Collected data

☆ ☆ ☆ ☆ ☆

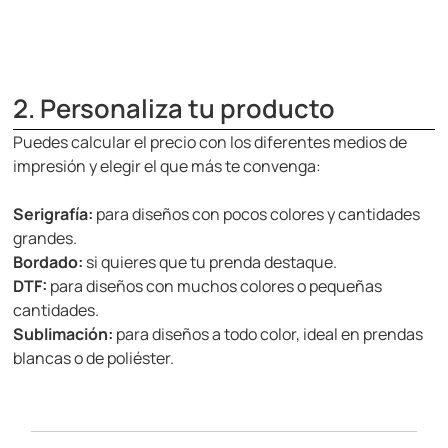
2. Personaliza tu producto
Puedes calcular el precio con los diferentes medios de
impresión y elegir el que más te convenga:
Serigrafía:
para diseños con pocos colores y cantidades
grandes.
Bordado:
si quieres que tu prenda destaque.
DTF:
para diseños con muchos colores o pequeñas
cantidades.
Sublimación:
para diseños a todo color, ideal en prendas
blancas o de poliéster.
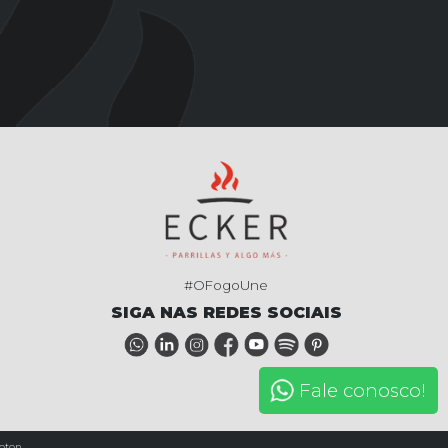
#OFogoUne
SIGA NAS REDES SOCIAIS
Fale conosco!
oton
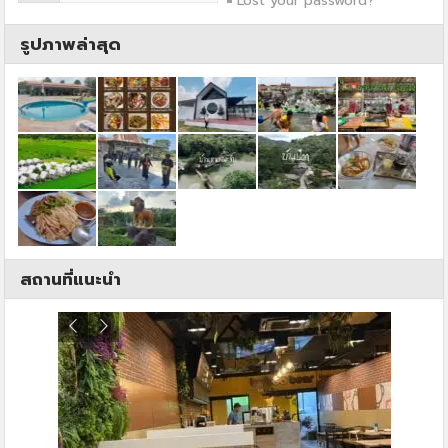
Lost your password?
รูปภาพล่าสุด
สถานที่แนะนำ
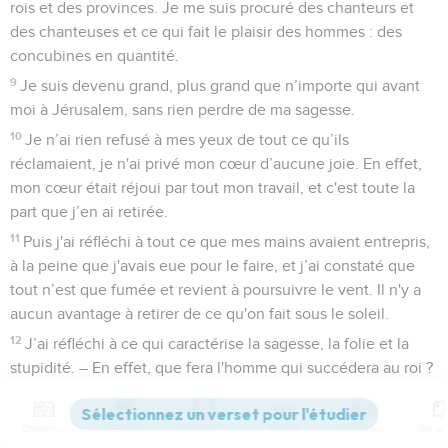
rois et des provinces. Je me suis procuré des chanteurs et
des chanteuses et ce qui fait le plaisir des hommes : des
concubines en quantité.
9
Je suis devenu grand, plus grand que n’importe qui avant
moi à Jérusalem, sans rien perdre de ma sagesse.
10
Je n’ai rien refusé à mes yeux de tout ce qu’ils
réclamaient, je n'ai privé mon cœur d’aucune joie. En effet,
mon cœur était réjoui par tout mon travail, et c'est toute la
part que j’en ai retirée.
11
Puis j'ai réfléchi à tout ce que mes mains avaient entrepris,
à la peine que j'avais eue pour le faire, et j’ai constaté que
tout n’est que fumée et revient à poursuivre le vent. Il n'y a
aucun avantage à retirer de ce qu'on fait sous le soleil.
12
J’ai réfléchi à ce qui caractérise la sagesse, la folie et la
stupidité. – En effet, que fera l'homme qui succédera au roi ?
N’est-ce pas ce qu'on a déjà fait ? –
13
J’ai vu que la sagesse a sur la folie le même avantage que
Contenus
Versions
Commentaires
Strong
Dictionnaire
la lumière sur l’obscurité :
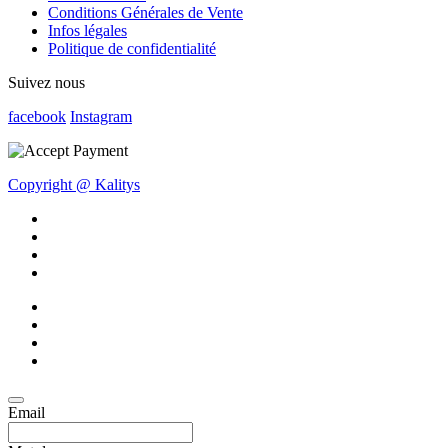
Conditions Générales de Vente
Infos légales
Politique de confidentialité
Suivez nous
facebook
Instagram
Copyright @ Kalitys
Email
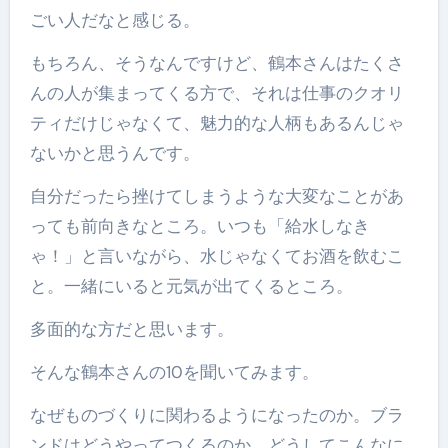
ごい人だなと感じる。
もちろん、そうなんですけど、鶴本さんはたくさ
んの人が集まってくる方で、それは仕事のクオリ
ティだけじゃなくて、魅力的な人柄もあるんじゃ
ないかと思うんです。
自分だったら挫けてしまうような大変なことがあ
っても前向きなところ。いつも「給水しなき
ゃ！」と言いながら、水じゃなくてお酒を飲むこ
と。一緒にいると元気が出てくるところ。
多面的な方だと思います。
そんな鶴本さんの10を聞いてみます。
なぜものづくりに関わるようになったのか。ブラ
ンドはどうやってつくるのか。どうしてこんなに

☆ ☆ ☆ ☆ ☆

> **Task to complete**
Note how many lines in the data above have the string "cœur" in them, and give that number by itself.

> **Task response**
2